Nedir bu İK?
Kimine göre baş belası, kimine göre gereksiz bir departman bozması, kimine göre ise kurumsal yapının olmazsa olmazı.
İçi kan ağlasa bile; hiçbir şey yokmuş gibi işlerine devam eden, hatta gülümseyen çalışanların olduğu departmandır İnsan Kaynakları.
Hem iyi hem de kötü polisi oynayan; işe girişlerde pek sevilen, uyarıyı ihtarı alınca nefret edilen departmandır.
Zam olmaz; “İK patronun adamı”, yemek beğenilmez; “İK işini yapmıyor” lafları, yönetici – çalışan arasında arayı bulmak için İK dil dökme turları…
Ama gel gör ki “ne iş yapıyor ki zaten bu İK” dedikoduları…
Hem çalışanı düşünür hem de şirketi düşünür ama yine de kıymetini bileni bulmak zordur.
Çalışanlara sorsan “patronun adamı” patrona göre; “yasal işleri yapması yeterli bir departman olsun yeter” düşünce yapısı.
Belki insanlar için inanması zor ancak, şık giyinip plaza koridorlarında topuk sesleriyle, bilezik- küpe şıngırtılarıyla salınmaktan daha fazlasıyız.
Mülakatlarda adaylarla sohbet etmekten, bordro yapıp maaş ödemekten, arada bir şirket yemeği düzenlemekten çok daha farklı işler yapıyoruz.
Bordro ve yasal süreçler dışında “Boş İşler Departmanı” olarak görülmekten çok ama çok daha fazlasıyız.
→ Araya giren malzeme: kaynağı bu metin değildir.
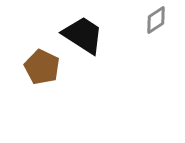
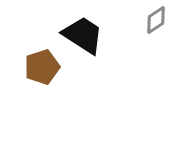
brown pentagon: rotated 28 degrees clockwise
İnsan Kaynakları gerçekten isminin hakkını veren; insan kaynağını en verimli ve etkin şekilde kullanan, pozitif insanlar yaratan departman olmalıdır.
Başka bir deyişle İnsan Kaynakları eskiden, yani “Personel Birimi” denilen dönemlerde sadece içeriden dışarı bakıyordu.
Şimdiyse dışarıdan da içeri “aday” ve “çalışan” gözüyle bakabiliyor.
Bu da yepyeni bir ortak bakış açısı katıyor: Stratejik İnsan Kaynakları.
Geleneksel Personel Birimleri, şirket içinde olan bitenden en son haberdar olan, personelin sadece işe giriş-çıkış işlemlerinde varlık gösteren bir birimdi.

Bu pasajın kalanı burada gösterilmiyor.